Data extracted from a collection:
++++++++++

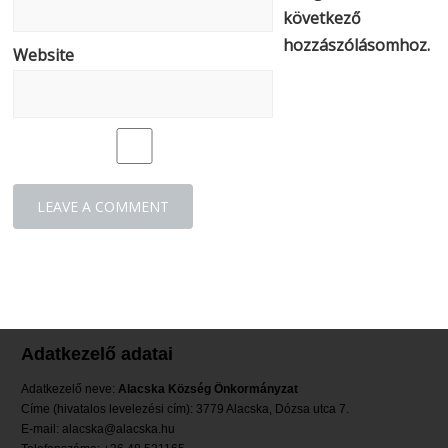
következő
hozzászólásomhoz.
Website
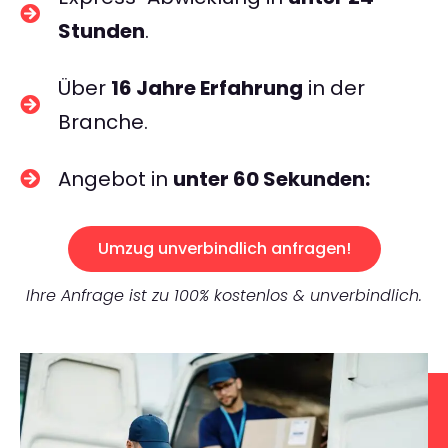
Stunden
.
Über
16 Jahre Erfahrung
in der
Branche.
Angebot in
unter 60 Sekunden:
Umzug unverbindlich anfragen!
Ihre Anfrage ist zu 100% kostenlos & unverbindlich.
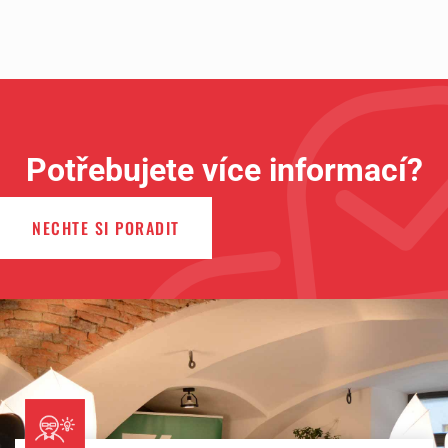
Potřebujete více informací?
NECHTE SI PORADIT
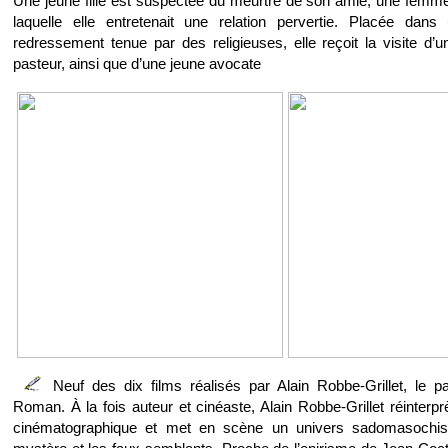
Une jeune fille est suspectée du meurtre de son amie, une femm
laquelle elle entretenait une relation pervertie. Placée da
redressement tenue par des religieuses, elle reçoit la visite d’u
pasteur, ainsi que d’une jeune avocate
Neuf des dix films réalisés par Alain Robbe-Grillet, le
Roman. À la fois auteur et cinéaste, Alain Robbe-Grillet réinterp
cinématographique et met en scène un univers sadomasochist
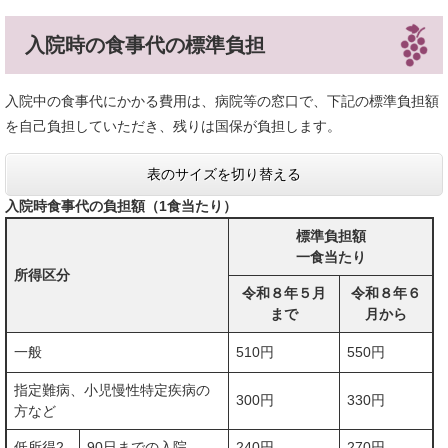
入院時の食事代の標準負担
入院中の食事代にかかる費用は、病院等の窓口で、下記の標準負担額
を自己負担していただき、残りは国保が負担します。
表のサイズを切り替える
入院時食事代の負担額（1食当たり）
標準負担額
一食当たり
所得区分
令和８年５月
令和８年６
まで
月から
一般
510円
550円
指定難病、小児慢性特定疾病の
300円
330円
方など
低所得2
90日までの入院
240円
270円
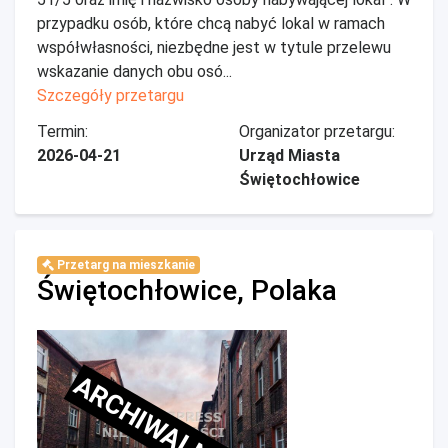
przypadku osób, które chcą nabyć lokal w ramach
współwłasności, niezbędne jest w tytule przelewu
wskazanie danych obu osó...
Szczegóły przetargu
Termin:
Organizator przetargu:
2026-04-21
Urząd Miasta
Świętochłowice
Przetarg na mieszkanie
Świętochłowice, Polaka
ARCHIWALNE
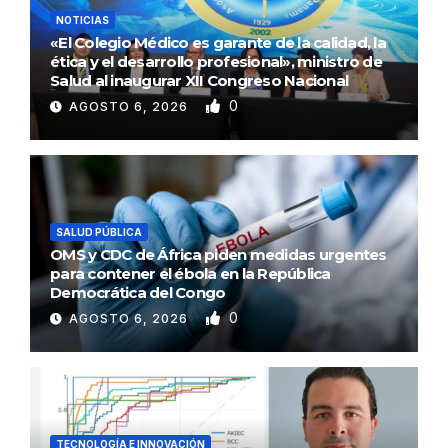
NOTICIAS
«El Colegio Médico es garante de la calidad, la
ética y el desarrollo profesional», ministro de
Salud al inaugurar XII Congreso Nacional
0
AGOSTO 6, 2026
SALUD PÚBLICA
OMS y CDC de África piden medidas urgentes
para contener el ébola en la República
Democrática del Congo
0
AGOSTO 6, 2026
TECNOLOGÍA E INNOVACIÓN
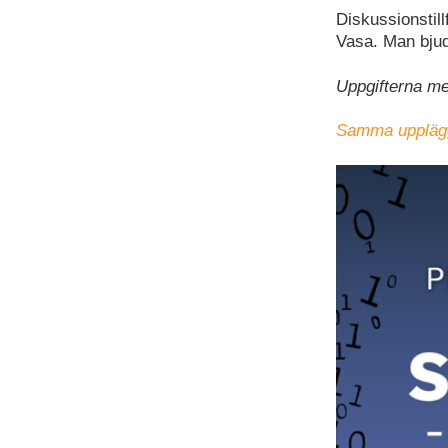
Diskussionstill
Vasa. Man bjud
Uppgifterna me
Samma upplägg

++++++++++

> **Exercise aim**: Return the records above verbatim, images excluded.

> **Answer to the exercise**:
következő
hozzászólásomhoz.
Website
Stunden
.
Über
16 Jahre Erfahrung
in der
Branche.
Angebot in
unter 60 Sekunden:
Umzug unverbindlich anfragen!
Ihre Anfrage ist zu 100% kostenlos & unverbindlich.
Potřebujete více informací?
NECHTE SI PORADIT
Une jeune fille est suspectée du meurtre de son amie, une femm
laquelle elle entretenait une relation pervertie. Placée da
redressement tenue par des religieuses, elle reçoit la visite d’u
pasteur, ainsi que d’une jeune avocate
Neuf des dix films réalisés par Alain Robbe-Grillet, le
Roman. À la fois auteur et cinéaste, Alain Robbe-Grillet réinterp
cinématographique et met en scène un univers sadomasochist
入院時の食事代の標準負担
入院中の食事代にかかる費用は、病院等の窓口で、下記の標準負担額
を自己負担していただき、残りは国保が負担します。
表のサイズを切り替える
入院時食事代の負担額（1食当たり）
標準負担額
一食当たり
所得区分
令和８年５月
令和８年６
まで
月から
一般
510円
550円
指定難病、小児慢性特定疾病の
300円
330円
方など
低所得2
90日までの入院
240円
270円
przypadku osób, które chcą nabyć lokal w ramach
współwłasności, niezbędne jest w tytule przelewu
wskazanie danych obu osó...
Szczegóły przetargu
Termin:
Organizator przetargu:
2026-04-21
Urząd Miasta
Świętochłowice
Przetarg na mieszkanie
Świętochłowice, Polaka
ARCHIWALNE
NOTICIAS
«El Colegio Médico es garante de la calidad, la
ética y el desarrollo profesional», ministro de
Salud al inaugurar XII Congreso Nacional
0
AGOSTO 6, 2026
SALUD PÚBLICA
OMS y CDC de África piden medidas urgentes
para contener el ébola en la República
Democrática del Congo
0
AGOSTO 6, 2026
TECNOLOGÍA E INNOVACIÓN
Diskussionstill
Vasa. Man bjud
Uppgifterna me
Samma upplägg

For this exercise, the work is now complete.